Nothing new in the Scala version of the constructor, which will generate the list of words.
Through the GenTraversableFactory#fill method, we generate a sequence of listSize elements, with values being generated by Random.nextInt(sourceWords.size), which will provide an integer between 0 (inclusive) and the size of the sourceWords list (exclusive) every time it’s invoked. Fill will invoke it listSize time to create the Sequence with the random integers to serve as indexes of the random words from the sourceWords list. Mapping and retrieving a list is done as we saw before.
Part 2: In order to provide a relatively compute-intensive task we will calculate the Levenshtein distance between two strings… a source file, Levenshtein.java containing a lev() function is provided that will calculate the distance for you. A second template file, Lesson3.java, is provided. This contains the code necessary to measure the time taken to execute the code of the get() method of a Supplier (as you will see in the main() method this is simple to do with a lambda expression). Your task is to write the necessary code in the computeLevenshtein method to calculate the distances between each pair of strings in the wordList using the streams API. You will need to process this sequentially or in parallel based on the flag passed as a parameter. Try modifying the size of the wordList to see what impact this has on the performance, and in particular, how the difference between sequential and parallel performance is affected by the input size.
There are many possible ways to solve this exercise. This is just one of the possible solutions, inspired in one of the proposed in the @SVQJUG mailing list. Firstly we create a Supplier which will generate a Stream of Strings every time we invoked its get method. Being Supplier a functional interface, a lambda expression can be used to fill its body, which we do, although wrapped in a ternary operator, depending on the flag which will mark if the stream to be generated should be a parallel one or not.
We generated two streams around the same wordList list, meaning we will iterate over the elements of the list twice. Since we’re nesting these iterations, we make sure we process every element with every element of the list, including itself. For every couple of words, then, we get their Levenshtein distance and store it in the distances array position referencing the indexes of the elements in the original list.

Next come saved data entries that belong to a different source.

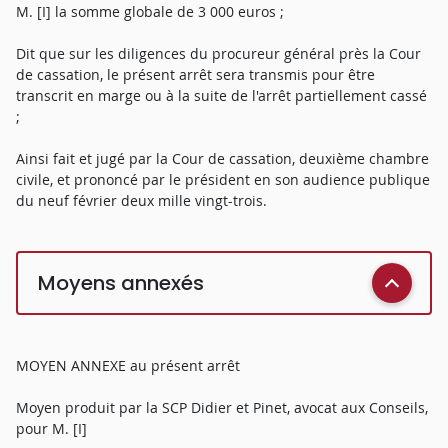
M. [I] la somme globale de 3 000 euros ;
Dit que sur les diligences du procureur général près la Cour
de cassation, le présent arrêt sera transmis pour être
transcrit en marge ou à la suite de l'arrêt partiellement cassé
;
Ainsi fait et jugé par la Cour de cassation, deuxième chambre
civile, et prononcé par le président en son audience publique
du neuf février deux mille vingt-trois.
Moyens annexés
MOYEN ANNEXE au présent arrêt
Moyen produit par la SCP Didier et Pinet, avocat aux Conseils,
pour M. [I]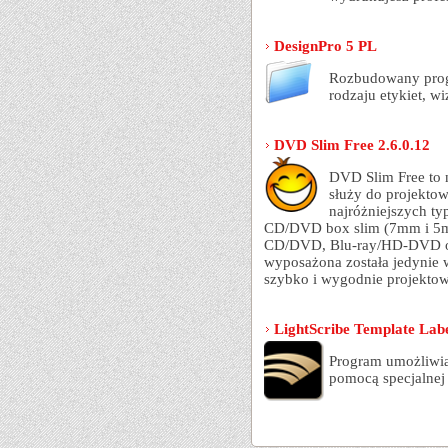
DesignPro 5 PL
Rozbudowany prog
rodzaju etykiet, wi
DVD Slim Free 2.6.0.12
DVD Slim Free to n
służy do projekto
najróżniejszych 
CD/DVD box slim (7mm i 5m
CD/DVD, Blu-ray/HD-DVD ora
wyposażona została jedynie w
szybko i wygodnie projektow
LightScribe Template Labe
Program umożliwia 
pomocą specjalnej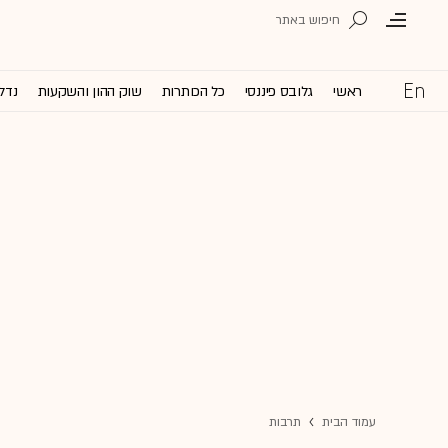
ראשי
גלובס פיננסי
כל הכותרות
שוק ההון והשקעות
נדל'
עמוד הבית
תרבות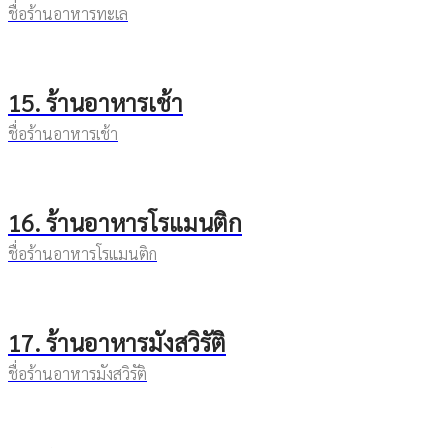
ชื่อร้านอาหารทะเล
15. ร้านอาหารเช้า
ชื่อร้านอาหารเช้า
16. ร้านอาหารโรแมนติก
ชื่อร้านอาหารโรแมนติก
17. ร้านอาหารมังสวิรัติ
ชื่อร้านอาหารมังสวิรัติ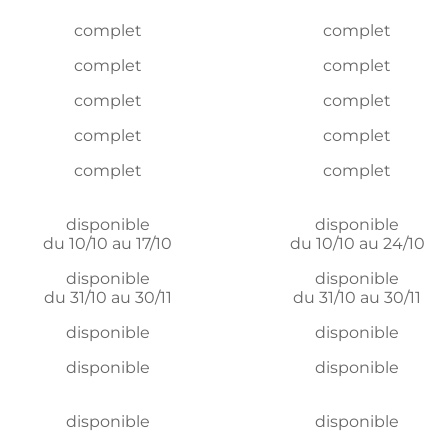
complet
complet
complet
complet
complet
complet
complet
complet
complet
complet
disponible
disponible
du 10/10 au 17/10
du 10/10 au 24/10
disponible
disponible
du 31/10 au 30/11
du 31/10 au 30/11
disponible
disponible
disponible
disponible
disponible
disponible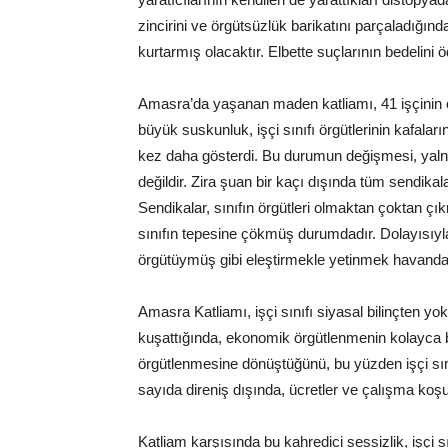
zincirini ve örgütsüzlük barikatını parçaladığın
kurtarmış olacaktır. Elbette suçlarının bedelini 
Amasra’da yaşanan maden katliamı, 41 işçinin 
büyük suskunluk, işçi sınıfı örgütlerinin kafala
kez daha gösterdi. Bu durumun değişmesi, yalnı
değildir. Zira şuan bir kaçı dışında tüm sendikala
Sendikalar, sınıfın örgütleri olmaktan çoktan ç
sınıfın tepesine çökmüş durumdadır. Dolayısıyla
örgütüymüş gibi eleştirmekle yetinmek havanda 
Amasra Katliamı, işçi sınıfı siyasal bilinçten y
kuşattığında, ekonomik örgütlenmenin kolayca bur
örgütlenmesine dönüştüğünü, bu yüzden işçi sınıf
sayıda direniş dışında, ücretler ve çalışma koşu
Katliam karşısında bu kahredici sessizlik, işçi sın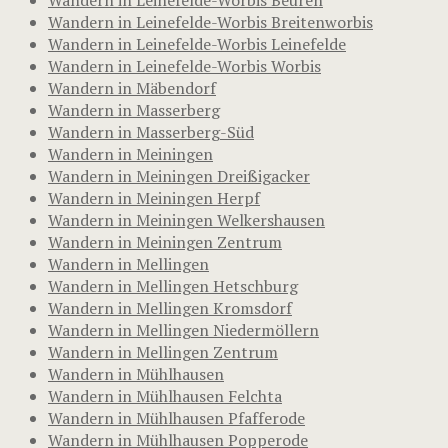
Wandern in Leinefelde-Worbis Breitenworbis
Wandern in Leinefelde-Worbis Leinefelde
Wandern in Leinefelde-Worbis Worbis
Wandern in Mäbendorf
Wandern in Masserberg
Wandern in Masserberg-Süd
Wandern in Meiningen
Wandern in Meiningen Dreißigacker
Wandern in Meiningen Herpf
Wandern in Meiningen Welkershausen
Wandern in Meiningen Zentrum
Wandern in Mellingen
Wandern in Mellingen Hetschburg
Wandern in Mellingen Kromsdorf
Wandern in Mellingen Niedermöllern
Wandern in Mellingen Zentrum
Wandern in Mühlhausen
Wandern in Mühlhausen Felchta
Wandern in Mühlhausen Pfafferode
Wandern in Mühlhausen Popperode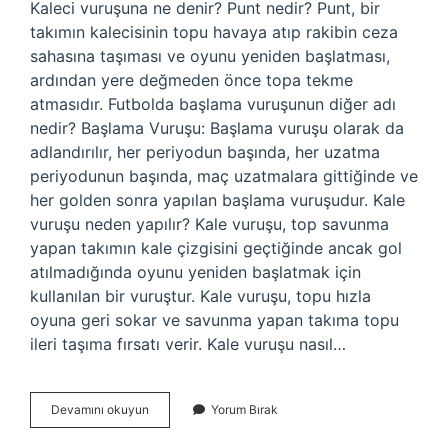
Kaleci vuruşuna ne denir? Punt nedir? Punt, bir
takımın kalecisinin topu havaya atıp rakibin ceza
sahasına taşıması ve oyunu yeniden başlatması,
ardından yere değmeden önce topa tekme
atmasıdır. Futbolda başlama vuruşunun diğer adı
nedir? Başlama Vuruşu: Başlama vuruşu olarak da
adlandırılır, her periyodun başında, her uzatma
periyodunun başında, maç uzatmalara gittiğinde ve
her golden sonra yapılan başlama vuruşudur. Kale
vuruşu neden yapılır? Kale vuruşu, top savunma
yapan takımın kale çizgisini geçtiğinde ancak gol
atılmadığında oyunu yeniden başlatmak için
kullanılan bir vuruştur. Kale vuruşu, topu hızla
oyuna geri sokar ve savunma yapan takıma topu
ileri taşıma fırsatı verir. Kale vuruşu nasıl…
Futbolda
Devamını okuyun
Yorum Bırak
Kaleci
Vuruşuna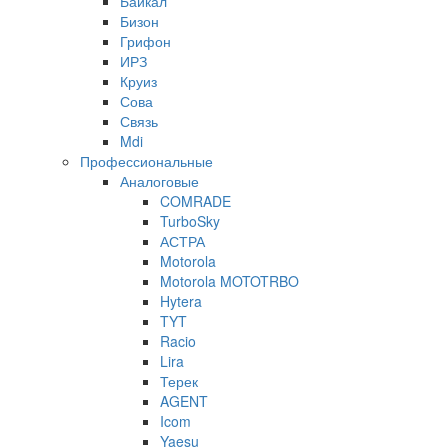
Байкал
Бизон
Грифон
ИРЗ
Круиз
Сова
Связь
Mdi
Профессиональные
Аналоговые
COMRADE
TurboSky
АСТРА
Motorola
Motorola MOTOTRBO
Hytera
TYT
Racio
Lira
Терек
AGENT
Icom
Yaesu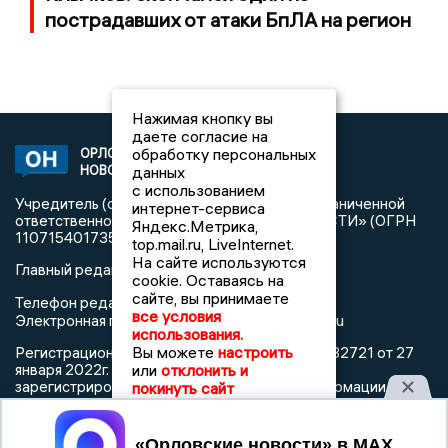
пострадавших от атаки БпЛА на регион
Нажимая кнопку вы
даете согласие на
обработку персональных
ОРЛОВСКИЕ
2014 © NEWSOREL.RU | СИ
НОВОСТИ
данных
«Орловские новости»
с использованием
Учредитель (соучредители): Общество с ограниченной
интернет-сервиса
ответственностью «РЕГИОНАЛЬНЫЕ НОВОСТИ» (ОГРН
Яндекс.Метрика,
1107154017354)
top.mail.ru, LiveInternet.
На сайте используются
Главный редактор: Кабанова И.А.
cookie. Оставаясь на
сайте, вы принимаете
+7 (4862) 25-24-23
Телефон редакции:
все условия
info@newsorel.ru
Электронная почта редакции:
использования.
Вы можете
настроить
Регистрационный номер: серия Эл № ФС77-82721 от 27
января 2022г. согласно выписке из реестра
или
отклонить и
зарегистрированных средств массовой информации
покинуть сайт
выдана Федеральной службой по надзору в сфере связи,
информационных технологий и массовых коммуникаций
Принять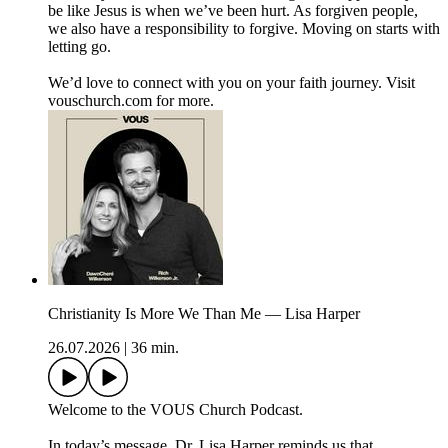
be like Jesus is when we’ve been hurt. As forgiven people,
we also have a responsibility to forgive. Moving on starts with
letting go.
We’d love to connect with you on your faith journey. Visit
vouschurch.com for more.
Christianity Is More We Than Me — Lisa Harper
26.07.2026
|
36 min.
Welcome to the VOUS Church Podcast.
In today’s message, Dr. Lisa Harper reminds us that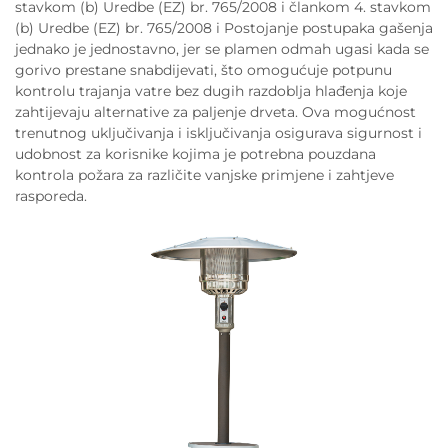
stavkom (b) Uredbe (EZ) br. 765/2008 i člankom 4. stavkom
(b) Uredbe (EZ) br. 765/2008 i Postojanje postupaka gašenja
jednako je jednostavno, jer se plamen odmah ugasi kada se
gorivo prestane snabdijevati, što omogućuje potpunu
kontrolu trajanja vatre bez dugih razdoblja hlađenja koje
zahtijevaju alternative za paljenje drveta. Ova mogućnost
trenutnog uključivanja i isključivanja osigurava sigurnost i
udobnost za korisnike kojima je potrebna pouzdana
kontrola požara za različite vanjske primjene i zahtjeve
rasporeda.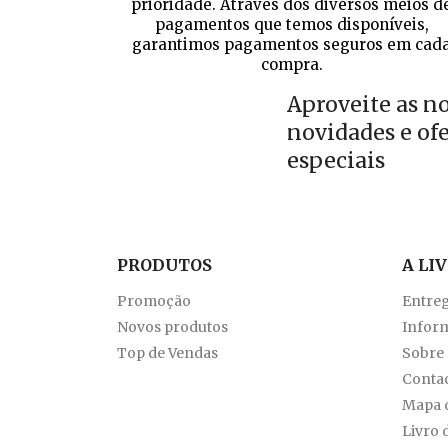
prioridade. Através dos diversos meios d
pagamentos que temos disponíveis,
garantimos pagamentos seguros em cad
compra.
Aproveite as n
novidades e of
especiais
PRODUTOS
A LI
Promoção
Entre
Novos produtos
Inform
Top de Vendas
Sobre
Conta
Mapa d
Livro 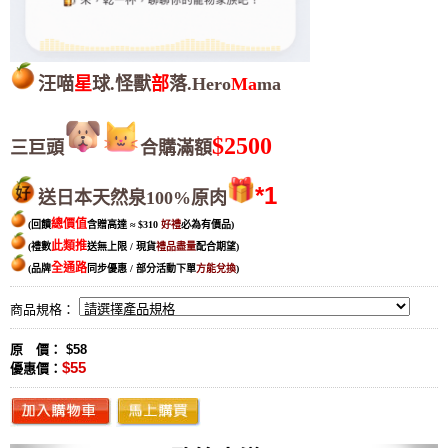
汪喵
星
球.怪獸
部
落.Hero
Ma
ma
$2500
三巨頭
合購滿額
*1
送日本天然泉100%原肉
總價值
(回饋
含贈高達
≈
$310
好禮
必為有價品
)
此類推
(禮數
送無上限 / 現貨
禮品盡量
配合期望
)
全通路
(品牌
同步優惠 / 部分活動下單
方能兌換
)
商品規格：
原 價： $58
$55
優惠價：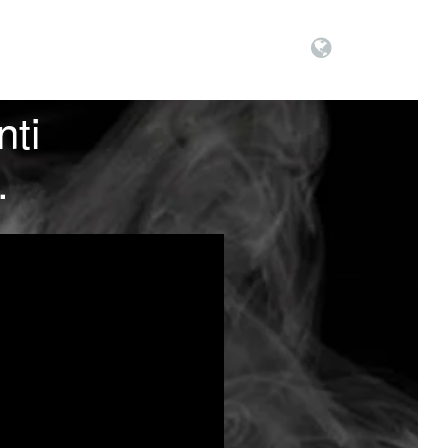
nti
.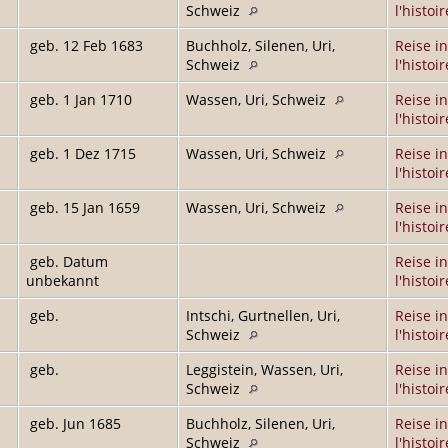
Schweiz
l'histoir
geb. 12 Feb 1683
Buchholz, Silenen, Uri,
Reise in
Schweiz
l'histoir
geb. 1 Jan 1710
Wassen, Uri, Schweiz
Reise in
l'histoir
geb. 1 Dez 1715
Wassen, Uri, Schweiz
Reise in
l'histoir
geb. 15 Jan 1659
Wassen, Uri, Schweiz
Reise in
l'histoir
geb. Datum
Reise in
unbekannt
l'histoir
geb.
Intschi, Gurtnellen, Uri,
Reise in
Schweiz
l'histoir
geb.
Leggistein, Wassen, Uri,
Reise in
Schweiz
l'histoir
geb. Jun 1685
Buchholz, Silenen, Uri,
Reise in
Schweiz
l'histoir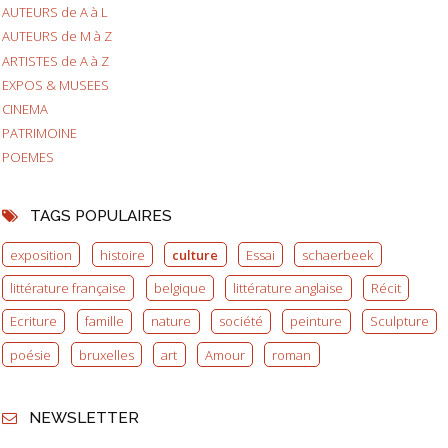
AUTEURS de A à L
AUTEURS de M à Z
ARTISTES de A à Z
EXPOS & MUSEES
CINEMA
PATRIMOINE
POEMES
TAGS POPULAIRES
exposition
histoire
culture
Essai
schaerbeek
littérature française
belgique
littérature anglaise
Récit
Ecriture
famille
nature
société
peinture
Sculpture
poésie
bruxelles
art
Amour
roman
NEWSLETTER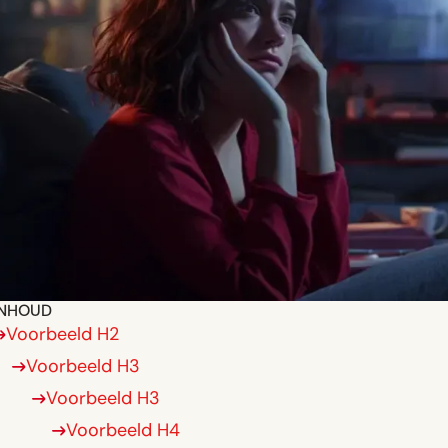
INHOUD
Voorbeeld H2
Voorbeeld H3
Voorbeeld H3
Voorbeeld H4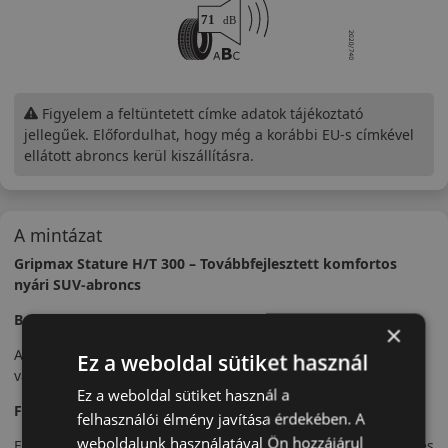
Figyelem a feltüntetett címke adatok tájékoztató
jellegűek. Előfordulhat, hogy még a korábbi EU-s címkével
ellátott abroncs kerül kiszállításra.
A mintázat
Gripmax Stature H/T 300 – Továbbfejlesztett komfortos
nyári SUV-abroncs
Bevezető
×
A Gripmax Stature H/T 300 a Stature H/T továbbfejlesztett
Ez a weboldal sütiket használ
változata, még kiegyensúlyozottabb futási tulajdonságokkal.
Ez a weboldal sütiket használ a
Futófelület és tapadás
felhasználói élmény javítása érdekében. A
weboldalunk használatával Ön hozzájárul
Finomított futófelületi kialakítása jobb stabilitást és egyenletes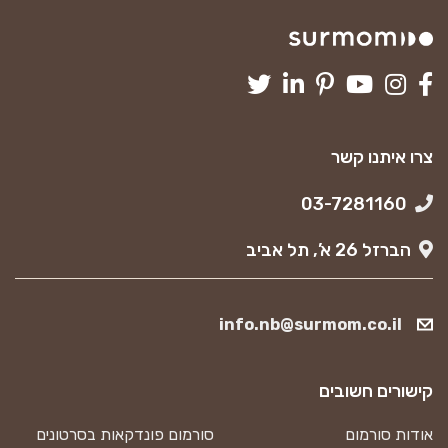
צרו איתנו קשר
03-7281160
הברזל 26 א’, תל אביב
info.nb@surmom.co.il
קישורים חשובים
אודות סורמום
סורמום פונדקאות בסרטונים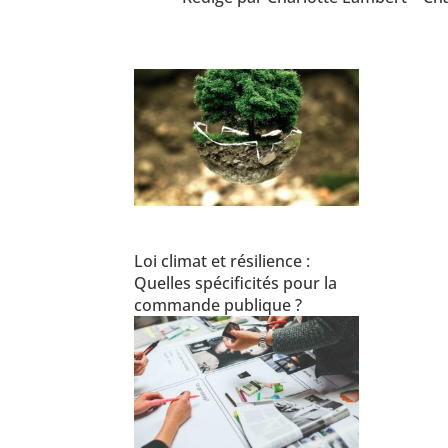
Loi climat et résilience :
Quelles spécificités pour la
commande publique ?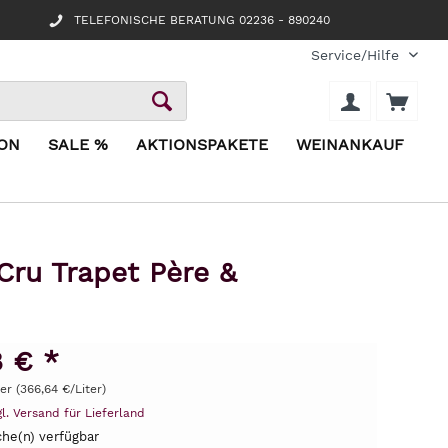
TELEFONISCHE BERATUNG 02236 - 890240
Service/Hilfe
ION
SALE %
AKTIONSPAKETE
WEINANKAUF
Cru Trapet Père &
8 € *
ter (366,64 €/Liter)
gl. Versand für Lieferland
he(n) verfügbar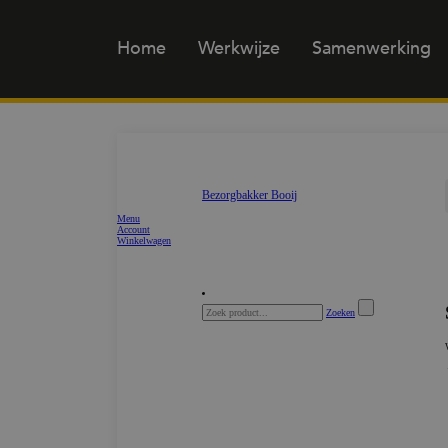
Home
Werkwijze
Samenwerking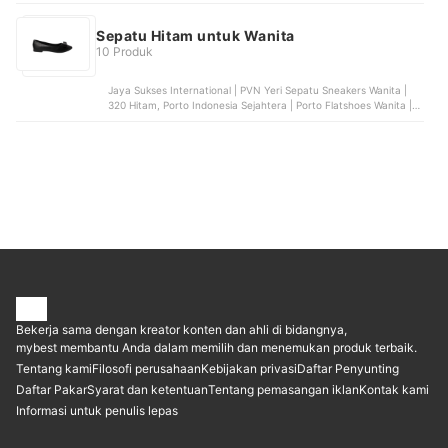
MA2 'Still Loading' | CV8122, Nike | Women's Air Jordan 4 Starfish
| CW7183-100
Sepatu Hitam untuk Wanita
10 Produk
Jaya Sukses International | PVN Yeri Sepatu Sneakers Wanita |
320 Hitam, Porto Indonesia Sejahtera | Porto Flatshoes Wanita |
LSA-1 Hitam, Janindo Multi Mandiri | Zeintin Sepatu Pantofel
Wanita | ZO 6512 Hitam
Bekerja sama dengan kreator konten dan ahli di bidangnya,
mybest membantu Anda dalam memilih dan menemukan produk terbaik.
Tentang kami
Filosofi perusahaan
Kebijakan privasi
Daftar Penyunting
Daftar Pakar
Syarat dan ketentuan
Tentang pemasangan iklan
Kontak kami
Informasi untuk penulis lepas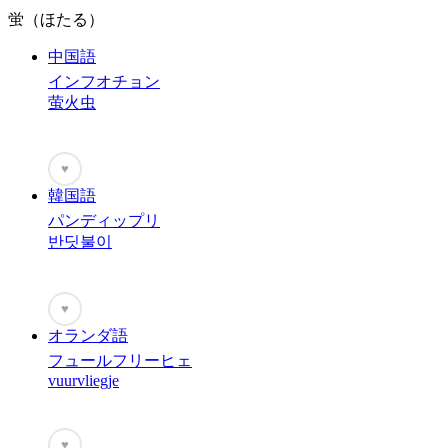
蛍（ほたる）
中国語
インフオチョン
萤火虫
♥
韓国語
パンディップリ
반딧불이
♥
オランダ語
フュールフリーヒェ
vuurvliegje
♥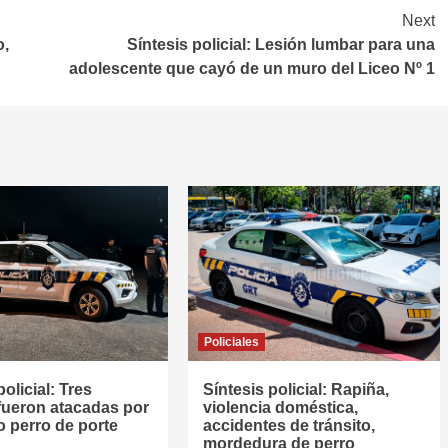
Next
o,
Síntesis policial: Lesión lumbar para una
adolescente que cayó de un muro del Liceo Nº 1
Policiales
policial: Tres
Síntesis policial: Rapiña,
fueron atacadas por
violencia doméstica,
 perro de porte
accidentes de tránsito,
mordedura de perro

The second map, the one transforming the inner Stream, needs to mapToInt, since we’ll be generating an IntStream, which will allow us to obtain an array of integers directly when collecting its elements through the terminal operation toArray(). The outer Stream, since it will contain arrays of integers, has to go though the typical collection of its elements into a List before this list can be converted into an array (bidimensional, since it will contain arrays) which turns up to be what we wanted to obtained in the first place, being able to be assigned into our already declared variable distances to capture the final result.
Levenshtein for 1000 elements:
Java Sequential Levenshtein Sequential took 1585ms Sequential took 814ms Sequential took 781ms Sequential took 652ms Sequential took 638ms Java Parallel Levenshtein Parallel took 347ms Parallel took 206ms Parallel took 186ms Parallel took 167ms Parallel took 173ms
We can clearly see an increase in performance when using parallel streams.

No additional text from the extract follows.